O pouco tempo de participação no grupo de trabalho do Comitê de Reformas da CBF foi suficiente para ratificar minha posição fora do sistema. Ao sublinhar o trabalho ineficiente do então técnico da seleção feminina no Mundial de 2015, no Canadá, e a oportunidade perdida de subir ao pódio olímpico em casa, a resposta que obtive do coordenador de futebol feminino da CBF, Marco Aurélio Cunha, não foi apenas desanimadora. Foi a catapulta para meu posicionamento efetivo de oposição e luta contra os que ocupam espaços de decisão e que, efetivamente, o utilizam para tudo, menos para o trabalho correto.

Com uma certa pressão das pessoas que lidam com a modalidade e da Fifa, a CBF decidiu dispensar Vadão e sua comissão técnica, e convocar para a missão de colocar a seleção nos eixos, a treinadora Emily Lima. Todos os movimentos interessados numa maior visibilidade feminina no futebol comemoraram a escolha. Pela primeira vez desde sua primeira convocação oficial em 1988, a seleção tinha, à sua frente, uma mulher.

Bastaram dez meses de trabalho, tendo apenas o Torneio Internacional como “competição” e alguns amistosos organizados por Emily e sua comissão técnica, para que os egos feridos por seu trabalho delimitassem sua permanência.

Uma demissão baseada numa argumentação rasa e carregada de ranço. O episódio me esgotou ao ponto de exaurir minhas forças – a uma quase catatonia – em plena noite de uma sexta-feira de muito calor. Esse foi o ponto no tempo em que defini meu rumo.

O caminho da cultura esportiva estava asfaltado e trafegável, mas não posso bancar a ingrata. Não fosse a trilha do jornalismo a que me dediquei, muitas vezes tendo a raiva e a indignação como bagagens obrigatórias, não teria chegado aos trabalhos de intermediação de atletas e a atividades pontuais como curadoria, roteiro e produção, palestras, mediações e, mais que as atividades em si, o desafio único de expandir as margens dessa estrada que se chama futebol feminino.
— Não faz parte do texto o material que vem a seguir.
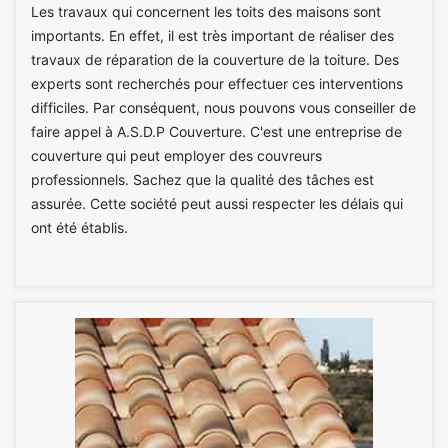
Les travaux qui concernent les toits des maisons sont
importants. En effet, il est très important de réaliser des
travaux de réparation de la couverture de la toiture. Des
experts sont recherchés pour effectuer ces interventions
difficiles. Par conséquent, nous pouvons vous conseiller de
faire appel à A.S.D.P Couverture. C'est une entreprise de
couverture qui peut employer des couvreurs
professionnels. Sachez que la qualité des tâches est
assurée. Cette société peut aussi respecter les délais qui
ont été établis.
Enquanto isso, a instituição-mãe, aquela que se diz proprietária do futebol nacional, segue plantando e adubando falácias, elementos fundamentais para o infarto coletivo – e não pretendo pegar o bonde da hospitalização. Meu caminho agora é o da realização e independência. Abraçar os ratos para tentar mudar o sistema é mapa dispensado ao vento.
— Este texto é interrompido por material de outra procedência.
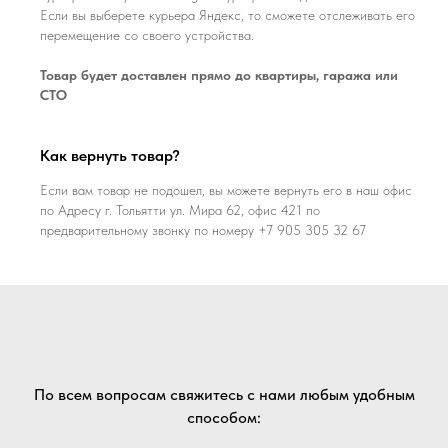
Если вы выберете курьера Яндекс, то сможете отслеживать его
перемещение со своего устройства.
Товар будет доставлен прямо до квартиры, гаража или
СТО
Как вернуть товар?
Если вам товар не подошел, вы можете вернуть его в наш офис
по Адресу г. Тольятти ул. Мира 62, офис 421 по
предварительному звонку по номеру +7 905 305 32 67
По всем вопросам свяжитесь с нами любым удобным
способом:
[1] Em 1941, através do Decreto-Lei 3.199, o Governo Vargas determinava que às mulheres estava proibida práticas esportivas que não eram compatíveis com sua natureza. Em 1965, através da Deliberação nº 7, o Conselho Nacional dos Desportos regulamentou e detalhou os esportes proibidos, entre eles, o futebol. Em 1979, através da Deliberação nº 10, a prática foi liberada.
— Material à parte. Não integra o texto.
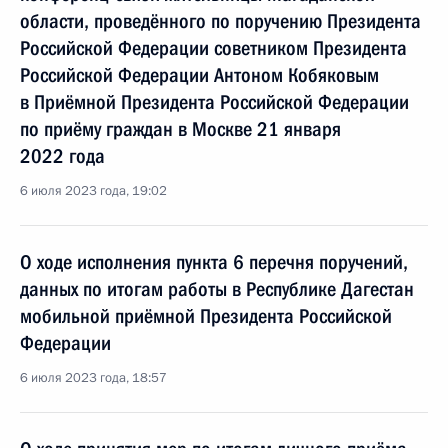
области, проведённого по поручению Президента
Российской Федерации советником Президента
Российской Федерации Антоном Кобяковым
в Приёмной Президента Российской Федерации
по приёму граждан в Москве 21 января
2022 года
6 июля 2023 года, 19:02
О ходе исполнения пункта 6 перечня поручений,
данных по итогам работы в Республике Дагестан
мобильной приёмной Президента Российской
Федерации
6 июля 2023 года, 18:57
*Lu Castro é são-paulina por causa de Zé Sérgio, Valdir Peres, Chicão, Pedro Rocha e Serginho Chulapa. É maloqueira. Avessa ao sistema e inquieta, se comporta feito vento e detesta raízes e prisões. Por isso meteu pé no mundo corporativo de TI e resolveu ser feliz algumas vezes com o futebol. Tentou ter remuneração decente como jornalista de futebol feminino, mas passou muita raiva. Em consequência disso, pegou o leme do seu gosto e mudou de direção. Está feliz trabalhando com cultura esportiva em parceria com o Sesc.